**Supplied information**.
----------------------------------------
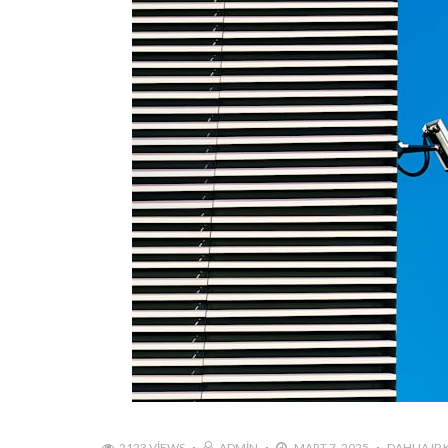
2123 VIEWS
ADMIN
MART 7, 2025
DAHUA IP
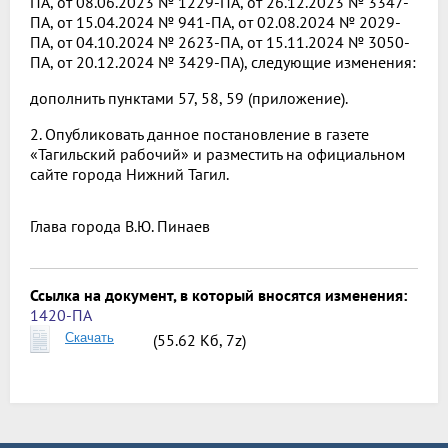
ПА, от 08.06.2023 № 1229-ПА, от 26.12.2023 № 3347-
ПА, от 15.04.2024 № 941-ПА, от 02.08.2024 № 2029-
ПА, от 04.10.2024 № 2623-ПА, от 15.11.2024 № 3050-
ПА, от 20.12.2024 № 3429-ПА), следующие изменения:
дополнить пунктами 57, 58, 59 (приложение).
2. Опубликовать данное постановление в газете
«Тагильский рабочий» и разместить на официальном
сайте города Нижний Тагил.
Глава города
В.Ю. Пинаев
Ссылка на документ, в который вносятся изменения:
1420-ПА
Скачать
(55.62 Кб, 7z)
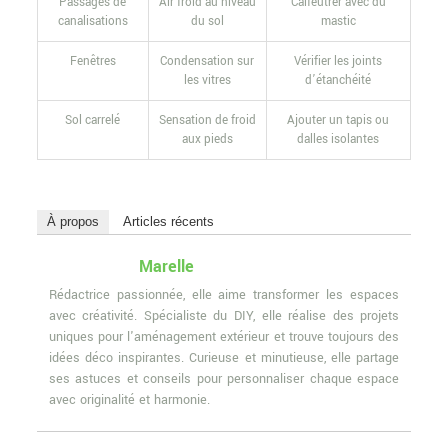
Passages de
Air froid au niveau
Calfeutrer avec du
canalisations
du sol
mastic
Fenêtres
Condensation sur
Vérifier les joints
les vitres
d’étanchéité
Sol carrelé
Sensation de froid
Ajouter un tapis ou
aux pieds
dalles isolantes
À propos
Articles récents
Marelle
Rédactrice passionnée, elle aime transformer les espaces
avec créativité. Spécialiste du DIY, elle réalise des projets
uniques pour l'aménagement extérieur et trouve toujours des
idées déco inspirantes. Curieuse et minutieuse, elle partage
ses astuces et conseils pour personnaliser chaque espace
avec originalité et harmonie.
----------------------------------------
**Task instructions**. Please extract exactly, and only, the lines from the line containing "idées déco inspirantes." through the last line of the records.

**Problem solution**.
idées déco inspirantes. Curieuse et minutieuse, elle partage
ses astuces et conseils pour personnaliser chaque espace
avec originalité et harmonie.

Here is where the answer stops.